__Prompt__
Reproduce the entries exactly, beginning with the line containing "具体的なイメージをつかんでいただくために、一" and ending with their last line, both included.

__Study material__
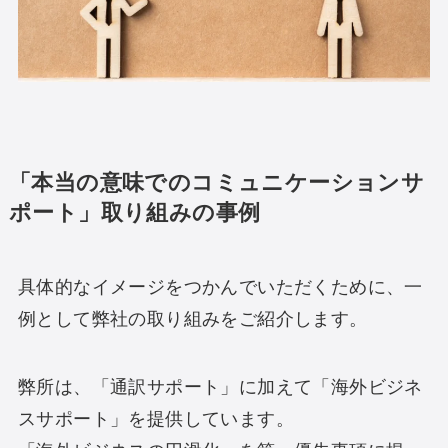
「本当の意味でのコミュニケーションサ
ポート」取り組みの事例
具体的なイメージをつかんでいただくために、一
例として弊社の取り組みをご紹介します。
弊所は、「通訳サポート」に加えて「海外ビジネ
スサポート」を提供しています。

__Written answer__
具体的なイメージをつかんでいただくために、一
例として弊社の取り組みをご紹介します。
弊所は、「通訳サポート」に加えて「海外ビジネ
スサポート」を提供しています。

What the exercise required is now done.